Published: February 26, 2015
She is the missing girl. But she doesn’t know she’s lost.
Carmel Wakeford becomes separated from her mother at a local children’s festival, and is found by a man who claims to be her estranged grandfather. He tells her that her mother has had an accident and that she is to live with him for now. As days become weeks with her new family, 8-year-old Carmel realises that this man believes she has a special gift…
While her mother desperately tries to find her, Carmel embarks on an extraordinary journey, one that will make her question who she is – and who she might become.
When I started this book I had high expectations but at the end I felt let down.
Sensitive eight-year-old Carmel is spirited away by a man who claims to be her estranged grandfather.
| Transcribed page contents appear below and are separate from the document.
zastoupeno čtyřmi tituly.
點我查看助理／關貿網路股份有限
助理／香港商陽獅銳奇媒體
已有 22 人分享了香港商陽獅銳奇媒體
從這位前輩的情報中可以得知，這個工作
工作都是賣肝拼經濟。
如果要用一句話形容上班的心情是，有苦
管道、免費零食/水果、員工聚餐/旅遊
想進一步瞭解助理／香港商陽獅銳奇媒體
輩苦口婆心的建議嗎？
As Beth, her mother, desperately searches for her, Carmel realises that her kidnapper has not taken her at random: he believes she has a special gift. Told in the alternating points of view of the grieving mother and the missing daughter, it keeps the reader turning pages.
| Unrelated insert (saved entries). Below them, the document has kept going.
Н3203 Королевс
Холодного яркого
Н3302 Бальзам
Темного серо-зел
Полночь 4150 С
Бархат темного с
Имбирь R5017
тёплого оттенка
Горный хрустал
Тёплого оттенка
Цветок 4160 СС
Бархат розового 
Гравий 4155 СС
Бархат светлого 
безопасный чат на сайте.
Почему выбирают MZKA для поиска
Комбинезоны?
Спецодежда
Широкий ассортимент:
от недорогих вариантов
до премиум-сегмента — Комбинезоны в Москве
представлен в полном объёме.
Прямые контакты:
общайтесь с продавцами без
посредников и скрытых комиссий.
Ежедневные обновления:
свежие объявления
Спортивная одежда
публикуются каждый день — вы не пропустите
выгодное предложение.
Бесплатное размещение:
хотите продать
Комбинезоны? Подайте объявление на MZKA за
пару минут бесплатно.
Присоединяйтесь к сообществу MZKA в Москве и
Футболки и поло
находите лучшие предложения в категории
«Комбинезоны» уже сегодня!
Carmel’s sections hold most of the action of the story: we watch her slowly understand her captor’s bizarre plans and struggle to retain her identity as months, then years, pass. As she loses track of time, so does the reader: her captivity takes on an aimless, dreamlike quality. Characters drift in and out of the narrative like ghosts. and the author does this to help convey Carmel’s mental state.
For a thriller, I didn’t really see anything that traumatizing, except the initial kidnapping and some readers may question the story’s sudden and tidy ending, which feels less the result of the characters’ actions and more the workings of chance. But Hamer’s novel aims to be more than a thriller, and the real heart of the book is not its suspense, but its explorations of grief and how we live through it.
All in all, I’m glad I read it, but once was enough.